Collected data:
▼

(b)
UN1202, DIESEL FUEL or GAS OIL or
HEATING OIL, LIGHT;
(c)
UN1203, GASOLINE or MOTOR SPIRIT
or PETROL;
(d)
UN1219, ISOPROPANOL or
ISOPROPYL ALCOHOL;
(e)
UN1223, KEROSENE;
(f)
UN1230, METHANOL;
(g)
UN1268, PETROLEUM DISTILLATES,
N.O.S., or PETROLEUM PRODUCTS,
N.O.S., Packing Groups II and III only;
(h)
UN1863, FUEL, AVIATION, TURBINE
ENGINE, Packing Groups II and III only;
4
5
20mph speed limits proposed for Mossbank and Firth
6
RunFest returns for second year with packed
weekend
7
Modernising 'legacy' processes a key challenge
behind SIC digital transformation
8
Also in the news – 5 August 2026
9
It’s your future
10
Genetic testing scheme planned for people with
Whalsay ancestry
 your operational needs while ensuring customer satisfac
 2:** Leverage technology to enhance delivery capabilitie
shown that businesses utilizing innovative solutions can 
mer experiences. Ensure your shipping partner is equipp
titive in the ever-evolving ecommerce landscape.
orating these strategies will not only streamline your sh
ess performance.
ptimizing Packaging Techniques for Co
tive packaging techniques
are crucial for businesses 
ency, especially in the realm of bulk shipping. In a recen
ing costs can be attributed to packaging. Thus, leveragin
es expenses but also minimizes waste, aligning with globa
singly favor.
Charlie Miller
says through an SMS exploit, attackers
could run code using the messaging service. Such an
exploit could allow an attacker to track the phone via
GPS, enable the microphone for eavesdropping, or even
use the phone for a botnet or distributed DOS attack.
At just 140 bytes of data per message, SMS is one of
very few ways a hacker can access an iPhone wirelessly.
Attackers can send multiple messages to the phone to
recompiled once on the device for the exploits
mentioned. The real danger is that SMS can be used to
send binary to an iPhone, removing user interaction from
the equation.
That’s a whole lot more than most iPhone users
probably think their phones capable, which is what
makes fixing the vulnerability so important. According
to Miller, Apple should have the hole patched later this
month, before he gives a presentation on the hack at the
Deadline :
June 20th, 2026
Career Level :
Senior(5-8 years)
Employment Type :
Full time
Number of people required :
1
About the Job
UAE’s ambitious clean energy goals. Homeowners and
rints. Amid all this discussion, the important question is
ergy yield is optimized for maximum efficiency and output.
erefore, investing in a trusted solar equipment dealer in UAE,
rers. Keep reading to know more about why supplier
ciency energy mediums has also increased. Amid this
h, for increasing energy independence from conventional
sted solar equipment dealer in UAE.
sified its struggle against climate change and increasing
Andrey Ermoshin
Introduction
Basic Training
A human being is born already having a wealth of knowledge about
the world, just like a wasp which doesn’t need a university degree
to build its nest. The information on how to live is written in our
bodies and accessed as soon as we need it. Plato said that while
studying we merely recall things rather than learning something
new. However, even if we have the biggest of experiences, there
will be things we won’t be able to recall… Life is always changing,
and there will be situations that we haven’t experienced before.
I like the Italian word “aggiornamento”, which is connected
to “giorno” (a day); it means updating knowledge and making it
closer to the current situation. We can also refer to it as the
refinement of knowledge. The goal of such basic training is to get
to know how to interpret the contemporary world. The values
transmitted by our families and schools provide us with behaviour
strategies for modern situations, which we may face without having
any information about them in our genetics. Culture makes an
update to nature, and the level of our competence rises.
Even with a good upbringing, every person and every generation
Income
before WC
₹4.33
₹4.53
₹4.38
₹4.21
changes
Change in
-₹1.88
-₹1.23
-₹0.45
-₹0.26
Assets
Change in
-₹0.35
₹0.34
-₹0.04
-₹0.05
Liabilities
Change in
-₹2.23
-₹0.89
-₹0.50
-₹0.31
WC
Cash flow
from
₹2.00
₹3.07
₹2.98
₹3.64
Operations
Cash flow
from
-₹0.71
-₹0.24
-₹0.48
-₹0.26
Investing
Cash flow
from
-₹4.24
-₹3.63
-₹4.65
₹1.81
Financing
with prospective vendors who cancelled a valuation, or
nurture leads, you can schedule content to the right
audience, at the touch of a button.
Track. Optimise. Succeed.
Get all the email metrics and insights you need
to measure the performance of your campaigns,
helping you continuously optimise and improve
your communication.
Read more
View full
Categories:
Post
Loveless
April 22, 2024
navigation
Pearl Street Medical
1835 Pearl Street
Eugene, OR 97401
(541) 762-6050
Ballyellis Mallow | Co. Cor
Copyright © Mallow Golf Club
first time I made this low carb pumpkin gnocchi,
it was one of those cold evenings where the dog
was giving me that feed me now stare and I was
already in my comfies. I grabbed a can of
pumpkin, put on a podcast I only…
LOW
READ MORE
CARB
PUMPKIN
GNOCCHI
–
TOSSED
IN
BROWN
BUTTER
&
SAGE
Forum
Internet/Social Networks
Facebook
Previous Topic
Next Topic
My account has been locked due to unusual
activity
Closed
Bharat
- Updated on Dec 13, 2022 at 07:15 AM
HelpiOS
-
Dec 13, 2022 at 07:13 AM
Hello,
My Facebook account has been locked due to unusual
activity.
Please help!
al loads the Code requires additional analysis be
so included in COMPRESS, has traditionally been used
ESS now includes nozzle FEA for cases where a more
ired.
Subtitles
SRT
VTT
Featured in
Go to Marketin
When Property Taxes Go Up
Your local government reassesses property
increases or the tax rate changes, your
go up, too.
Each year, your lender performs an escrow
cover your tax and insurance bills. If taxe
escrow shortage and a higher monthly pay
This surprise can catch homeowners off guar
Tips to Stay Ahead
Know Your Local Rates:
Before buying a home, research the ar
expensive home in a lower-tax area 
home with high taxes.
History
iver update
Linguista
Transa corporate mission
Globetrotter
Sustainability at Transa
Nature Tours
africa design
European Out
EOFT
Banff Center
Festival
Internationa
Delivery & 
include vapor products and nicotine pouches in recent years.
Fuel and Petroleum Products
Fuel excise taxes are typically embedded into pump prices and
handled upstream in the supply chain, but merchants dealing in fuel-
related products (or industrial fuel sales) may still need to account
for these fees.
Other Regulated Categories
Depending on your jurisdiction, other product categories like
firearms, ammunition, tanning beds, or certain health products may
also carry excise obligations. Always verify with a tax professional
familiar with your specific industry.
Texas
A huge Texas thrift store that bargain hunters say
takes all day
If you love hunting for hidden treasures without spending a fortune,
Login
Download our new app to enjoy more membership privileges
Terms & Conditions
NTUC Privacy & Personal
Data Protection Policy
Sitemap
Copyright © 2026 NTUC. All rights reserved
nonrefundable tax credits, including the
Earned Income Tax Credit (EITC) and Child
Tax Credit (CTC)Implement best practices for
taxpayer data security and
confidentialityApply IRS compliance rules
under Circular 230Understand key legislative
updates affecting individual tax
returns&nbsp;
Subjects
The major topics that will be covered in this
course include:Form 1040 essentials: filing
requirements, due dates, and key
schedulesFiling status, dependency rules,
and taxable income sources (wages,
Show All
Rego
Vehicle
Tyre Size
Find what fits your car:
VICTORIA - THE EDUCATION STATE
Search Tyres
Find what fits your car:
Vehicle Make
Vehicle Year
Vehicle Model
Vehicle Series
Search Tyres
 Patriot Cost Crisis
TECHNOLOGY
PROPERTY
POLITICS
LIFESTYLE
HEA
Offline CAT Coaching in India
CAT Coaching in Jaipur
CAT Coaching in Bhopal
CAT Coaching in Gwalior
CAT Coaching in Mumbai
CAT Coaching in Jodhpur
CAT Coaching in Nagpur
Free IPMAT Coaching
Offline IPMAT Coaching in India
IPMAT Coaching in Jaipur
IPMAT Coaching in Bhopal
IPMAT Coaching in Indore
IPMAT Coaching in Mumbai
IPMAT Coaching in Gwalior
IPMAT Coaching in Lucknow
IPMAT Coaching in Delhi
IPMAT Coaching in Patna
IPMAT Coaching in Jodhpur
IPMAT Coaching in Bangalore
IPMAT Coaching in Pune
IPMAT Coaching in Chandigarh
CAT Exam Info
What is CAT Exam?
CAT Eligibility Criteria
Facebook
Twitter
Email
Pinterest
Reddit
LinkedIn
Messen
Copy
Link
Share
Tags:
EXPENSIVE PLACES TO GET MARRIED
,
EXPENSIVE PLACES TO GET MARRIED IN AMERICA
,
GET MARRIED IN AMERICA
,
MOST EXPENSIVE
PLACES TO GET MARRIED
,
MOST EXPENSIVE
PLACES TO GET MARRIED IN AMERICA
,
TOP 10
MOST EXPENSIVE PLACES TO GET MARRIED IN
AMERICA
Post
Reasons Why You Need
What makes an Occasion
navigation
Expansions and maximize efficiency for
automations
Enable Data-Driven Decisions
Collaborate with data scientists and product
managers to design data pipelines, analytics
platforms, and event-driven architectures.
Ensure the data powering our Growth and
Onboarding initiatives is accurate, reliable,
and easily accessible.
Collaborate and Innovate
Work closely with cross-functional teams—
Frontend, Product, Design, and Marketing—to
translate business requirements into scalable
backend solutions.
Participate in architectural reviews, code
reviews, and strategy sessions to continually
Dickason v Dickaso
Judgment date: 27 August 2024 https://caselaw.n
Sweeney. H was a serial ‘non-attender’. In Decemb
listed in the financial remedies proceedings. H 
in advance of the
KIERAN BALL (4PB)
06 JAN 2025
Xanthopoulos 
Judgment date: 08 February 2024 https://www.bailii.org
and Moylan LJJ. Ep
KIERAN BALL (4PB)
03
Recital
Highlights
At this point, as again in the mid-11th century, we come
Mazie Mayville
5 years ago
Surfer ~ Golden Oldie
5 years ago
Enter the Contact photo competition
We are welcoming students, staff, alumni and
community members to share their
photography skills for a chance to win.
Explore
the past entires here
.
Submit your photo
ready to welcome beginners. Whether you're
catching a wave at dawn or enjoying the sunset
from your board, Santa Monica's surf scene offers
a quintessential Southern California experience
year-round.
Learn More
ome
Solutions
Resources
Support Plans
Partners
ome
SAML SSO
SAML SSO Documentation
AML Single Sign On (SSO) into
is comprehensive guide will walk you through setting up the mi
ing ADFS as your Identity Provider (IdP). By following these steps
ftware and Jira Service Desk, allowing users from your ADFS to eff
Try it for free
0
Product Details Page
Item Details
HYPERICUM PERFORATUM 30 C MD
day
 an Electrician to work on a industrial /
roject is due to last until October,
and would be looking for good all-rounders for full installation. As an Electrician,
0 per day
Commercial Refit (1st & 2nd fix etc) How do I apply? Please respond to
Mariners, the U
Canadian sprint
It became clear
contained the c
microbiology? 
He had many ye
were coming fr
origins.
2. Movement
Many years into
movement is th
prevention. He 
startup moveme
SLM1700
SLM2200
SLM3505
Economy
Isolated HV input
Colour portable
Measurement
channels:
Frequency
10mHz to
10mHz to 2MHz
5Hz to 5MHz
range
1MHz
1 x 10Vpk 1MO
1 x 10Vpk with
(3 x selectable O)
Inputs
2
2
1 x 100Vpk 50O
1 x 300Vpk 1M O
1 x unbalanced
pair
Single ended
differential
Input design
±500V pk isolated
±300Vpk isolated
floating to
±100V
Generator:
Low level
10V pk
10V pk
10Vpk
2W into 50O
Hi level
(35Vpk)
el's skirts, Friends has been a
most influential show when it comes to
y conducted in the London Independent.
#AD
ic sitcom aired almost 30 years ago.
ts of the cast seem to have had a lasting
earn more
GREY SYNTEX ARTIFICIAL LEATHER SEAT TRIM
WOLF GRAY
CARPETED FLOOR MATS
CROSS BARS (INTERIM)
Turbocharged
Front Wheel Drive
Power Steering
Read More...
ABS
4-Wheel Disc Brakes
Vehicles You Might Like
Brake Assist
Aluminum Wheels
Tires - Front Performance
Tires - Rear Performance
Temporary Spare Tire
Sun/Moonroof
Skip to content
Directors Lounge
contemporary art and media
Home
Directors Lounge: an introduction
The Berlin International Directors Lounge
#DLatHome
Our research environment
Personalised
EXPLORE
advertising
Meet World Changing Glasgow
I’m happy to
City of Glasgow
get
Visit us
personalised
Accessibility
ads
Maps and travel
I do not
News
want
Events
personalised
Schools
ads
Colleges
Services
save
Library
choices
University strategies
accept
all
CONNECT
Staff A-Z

▲

* **TASK TO COMPLETE**
Read through the lines above and collect those that contain the string "https".

* **ANSWER BELOW**
Judgment date: 27 August 2024 https://caselaw.n
Judgment date: 08 February 2024 https://www.bailii.org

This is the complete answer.